Abstract

The title of this collection of interviews with librarians and curators responsible for global collections of material from China and Japan is far from helpful. The reader will struggle to create a connection between the Chinese international infrastructure and investment programme entitled One Belt One Road, and this eclectic, personal set of reflections about professional library, archive and museum practice. The format consists of structured interviews introducing European, Asian and North American institutions which steward mainly humanities material originating in the East Asian region. The editors offer a collection of 36 undated interviews which took place in person or by Skype over a 12-month period. The subjects were library professionals working in international collections of Chinese and Japanese resources. The coverage is uneven, with strong representation from Europe, but nothing from mainland China or Korea. Of the great North American library holdings on East Asia, only Berkeley and Princeton are discussed. The interviews contain much fascinating information about the collecting, digitisation, linguistic and information science competence and general Weltanschauung of the diverse individuals working with holdings of East Asian materials and of course about the books, manuscripts, archives and other objects in their care.
As a collection, diligently and consistently edited and illustrated by the editors, this book will be of historic interest to library studies scholars who monitor changes in working practices in the early 21st century. Many references are made to networking, peer group support and digitisation. Interviewees lament the shrinkage of their working community and the challenge of purchasing expensive print and digital materials out of reduced budgets. University librarians describe communities of researchers and professors whose needs are unpredictable. It is striking that in some small countries, national, academic and public library systems converge in a remarkably unfettered manner, suggesting that, in TS Eliot’s words, ‘the very existence of libraries affords the best evidence that we may yet have hope for the future of man’. Elsewhere, by contrast, provision for the scholarly and the wider public is sharply distinguished.

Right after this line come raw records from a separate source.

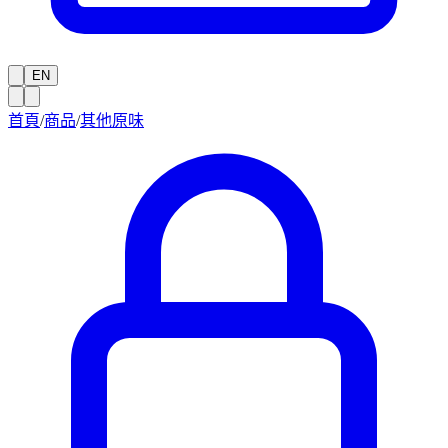
EN
首頁
/
商品
/
其他原味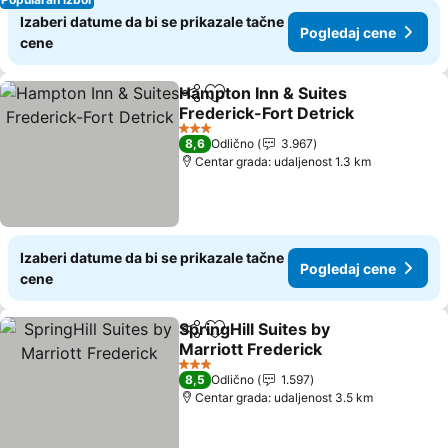
Izaberi datume da bi se prikazale tačne
Pogledaj cene
cene
Hampton Inn & Suites
Deli
Dodati u favorite
Frederick-Fort Detrick
Pogledaj cene
3 Zvezdice
8,6
Odlično
3.967
Centar grada: udaljenost 1.3 km
Izaberi datume da bi se prikazale tačne
Pogledaj cene
cene
SpringHill Suites by
Deli
Dodati u favorite
Marriott Frederick
Pogledaj cene
3 Zvezdice
8,5
Odlično
1.597
Centar grada: udaljenost 3.5 km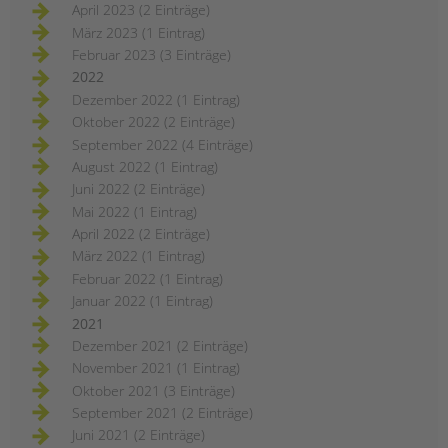
April 2023 (2 Einträge)
März 2023 (1 Eintrag)
Februar 2023 (3 Einträge)
2022
Dezember 2022 (1 Eintrag)
Oktober 2022 (2 Einträge)
September 2022 (4 Einträge)
August 2022 (1 Eintrag)
Juni 2022 (2 Einträge)
Mai 2022 (1 Eintrag)
April 2022 (2 Einträge)
März 2022 (1 Eintrag)
Februar 2022 (1 Eintrag)
Januar 2022 (1 Eintrag)
2021
Dezember 2021 (2 Einträge)
November 2021 (1 Eintrag)
Oktober 2021 (3 Einträge)
September 2021 (2 Einträge)
Juni 2021 (2 Einträge)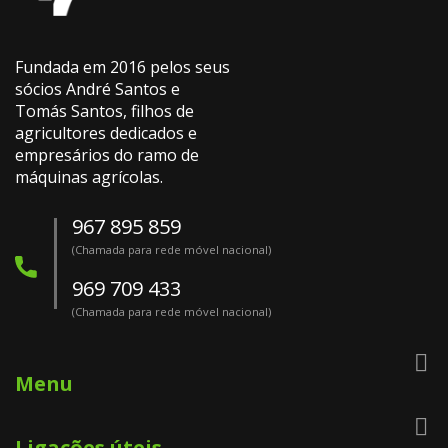
Fundada em 2016 pelos seus
sócios André Santos e
Tomás Santos, filhos de
agricultores dedicados e
empresários do ramo de
máquinas agrícolas.
967 895 859
(Chamada para rede móvel nacional)
969 709 433
(Chamada para rede móvel nacional)

Menu

Ligações úteis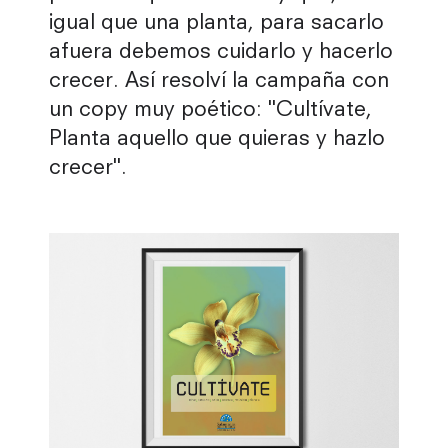
igual que una planta, para sacarlo
afuera debemos cuidarlo y hacerlo
crecer. Así resolví la campaña con
un copy muy poético: "Cultívate,
Planta aquello que quieras y hazlo
crecer".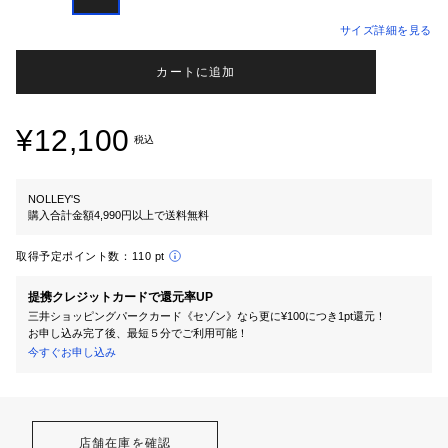
サイズ詳細を見る
カートに追加
¥12,100
税込
NOLLEY'S
購入合計金額4,990円以上で送料無料
取得予定ポイント数：
110 pt
提携クレジットカードで還元率UP
三井ショッピングパークカード《セゾン》なら更に¥100につき1pt還元！
お申し込み完了後、最短５分でご利用可能！
今すぐお申し込み
店舗在庫を確認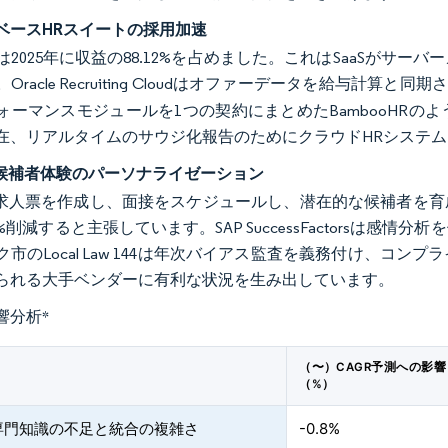
ベースHRスイートの採用加速
は2025年に収益の88.12%を占めました。これはSaaSがサ
Oracle Recruiting Cloudはオファーデータを給与計算
ォーマンスモジュールを1つの契約にまとめたBambooHR
在、リアルタイムのサウジ化報告のためにクラウドHRシステ
る候補者体験のパーソナライゼーション
は求人票を作成し、面接をスケジュールし、潜在的な候補者を育成しま
%削減すると主張しています。SAP SuccessFactorsは
ク市のLocal Law 144は年次バイアス監査を義務付け、コ
られる大手ベンダーに有利な状況を生み出しています。
響分析
*
（〜）CAGR予測への影響
（%）
専門知識の不足と統合の複雑さ
-0.8%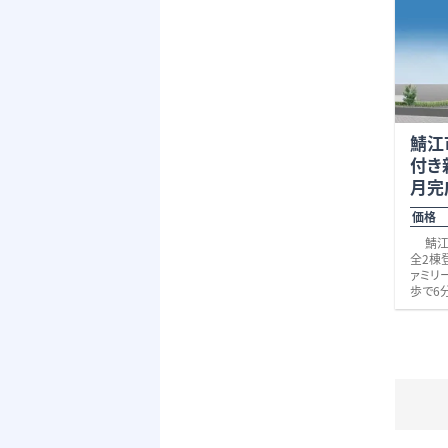
かける
積は9
の建築
も何で
い。 
小学校
み
※現況
様ご負
鯖江
り手配
付き
月完
価格 
鯖江市宮前1丁目から新築戸建てが
全2棟
ァミリ
歩で6
郊には
・宮前
・クス
・ワイ
分）
・惜陰
その他
便利な
号線へ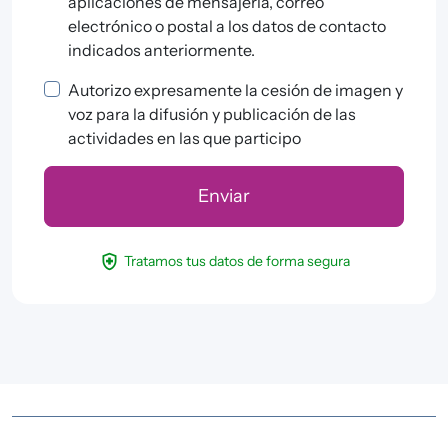
aplicaciones de mensajería, correo
electrónico o postal a los datos de contacto
indicados anteriormente.
Autorizo expresamente la cesión de imagen y
voz para la difusión y publicación de las
actividades en las que participo
health_and_safety
Tratamos tus datos de forma segura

The editors, a librarian and two professors, have included a few museum collections and museum libraries in their selection; their subject range includes medicine, contemporary art, martial arts and Chinese diasporic experience in Canada. The interview transcripts include copious digital referencing, a sprinkling of images of interview subjects, building exteriors and library architecture. Perhaps, the most valuable illustrations are those of little-known collections such as the Danish Royal Library’s 1946 Mickey Mouse cartoon from Shanghai (p. 165) or the 14th-century Buddhist sutra from the Vatican Apostolic Library (p. 3). These offer insight into holdings of historic materials that have hitherto been overlooked by standard reference works about international East Asian library and archive holdings.
For anyone with a professional formation in East Asian studies who is contemplating a career as a library and information professional in the field, the personal narratives of the interviewees will provide rich material for reflection. David Helliwell describes the working environment at the Bodleian Library as ‘like being in jail’. Matthias Kaun of the Berlin State Library talks about the King of Prussia and his passion for collecting Chinese books, before describing his own working day: starting at 9 am with meetings and ending, having gone home in the evening, with more work ‘at night because I need to write applications for grants…I can’t do that in the office because there are too many people around’. Kaun is eloquent on the challenges of managing repositories in the context of copyright, censorship and contractual issues.
Throughout, there are many vignettes of working lives spent in passionate pursuit of excellence in collecting, reader relations, and personal competence in the ever more complex business environment surrounding resource provision in the modern, networked age. The East Asian library specialists who tell their stories to Cho, Lo and Chiu are divided by language, culture and geography, but their common commitment to enabling understanding of the rich cultural and historical publishing and library resource of their professional specialism is a unifying thread.
With its colour illustrations, pervasive reference to library terminology, bibliography and index, this is a volume which will find a place on the shelves of library studies departments and of academics hoping to see libraries from the perspective of the information specialist.